A vague resentment stirred. In fairness, it must be obvious to the meanest intellect that she could not want to stay to be bullied into handing her inheritance and her person over Lord Demetrius. But surely Lord Millchurch did not expect her to climb out a window and run away with a virtual stranger, without even being asked her opinion.

“Where?” Her voice squeaked through a dry throat.

He echoed her thoughts. “You do not want to marry my uncle, do you? And they will hound you until you do if you stay here. Take only things you cannot bear to leave behind. We can replace anything else once I have you safe.”

‘Safe’. That word carried her through packing her mother’s bible, the few bits of jewelleryjewelry that her aunt had rejected as cheap, and some other personal keepsakes. The earl advised her to leave her tooth stick and most of her clothes, so in minutes she had made a bundle of her essential belongings in a spare petticoat, which he wrapped into a parcel with one of her sashes and dropped out the window.

‘Safe’, she told herself again, as he let her down the wall supported by the rope. She needed to cling to the handholds, reach for the footholds, each movement a struggle against the terror that tried to lock her limbs. But he held the rope tightly, and let her down steadily, while all the time her skin crawled with the knowledge she was exposed to view, should anyone of the household wander around to this quiet corner of the house.

Never mind that the staff were not welcome in the private garden, and that the wind was too cold for pleasure walks.
‘Safe’. It became the repeated chorus in her head as the earl climbed out of the window and walked down the wall leaning out into the rope, making it look as simple as strolling in the park.

‘Safe’ took her to Lord Millchurch’s London townhouse, where his secretary, Jasper Minch, immediately deployed a small army of large men to keep the house secure and prevent entry by anyone without the earl’s express invitation.

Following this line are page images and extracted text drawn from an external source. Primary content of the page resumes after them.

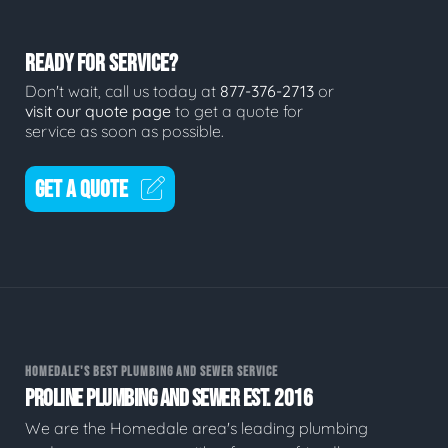
READY FOR SERVICE?
Don't wait, call us today at
877-376-2713
or
visit our quote page
to get a quote for
service as soon as possible.
GET A QUOTE
HOMEDALE'S BEST PLUMBING AND SEWER SERVICE
PROLINE PLUMBING AND SEWER EST. 2016
We are the Homedale area's leading plumbing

Jasper frightened her at first. He was large and scarred, with a nose that had been broken more than once and a way of changing his normal casual prowl into a threatening strut at the least sign of danger. Introduced to his new mistress, he nodded politely then turned his light blue eyes to Tiberius. “You are marrying your mouse? Will it serve, Tiberius?”

“If she will have me, we will make it serve, and mind your manners, Jas.”

Claudia and Tiberius talked far into the night. Perhaps that was when she fell in love with him; when she found that he listened without judging as she told him about living in the quiet corners her mother created at the edges of the contentious and aggressive lives of her father and his sister; about her certainty that her aunt, her trustee, and her trustee’s lover were living on money they stole from the inheritance left in trust to her by her mother’s father.

Lord Millchurch—he said to call him Tiberius, and she did inside her head, but her mouth would not shape the sounds—Tiberius told her about his maternal uncle, and their adventures in exotic countries; about the threat from Lord Demetrius that sent them fleeing; about the dangers he still faced, and why he needed a wife, and soon.

When he offered her a choice, he stole what remained of her heart. He wanted to marry her, he said; had intended to ask in proper form. But if the idea didn’t please her, Tiberius would still protect her. He had friends with whom she could live, whose titles and estates would protect her, or she could stay on one of his estates and he would find her a companion.

“That may be less dangerous, Claudia,” he said. “My wife and the mother of my children will be at risk as long as my uncle is free to plot against me. But I have the resources to guard you well, I promise you. I will keep you safe.”

Before she had time to think, they were married by special licence.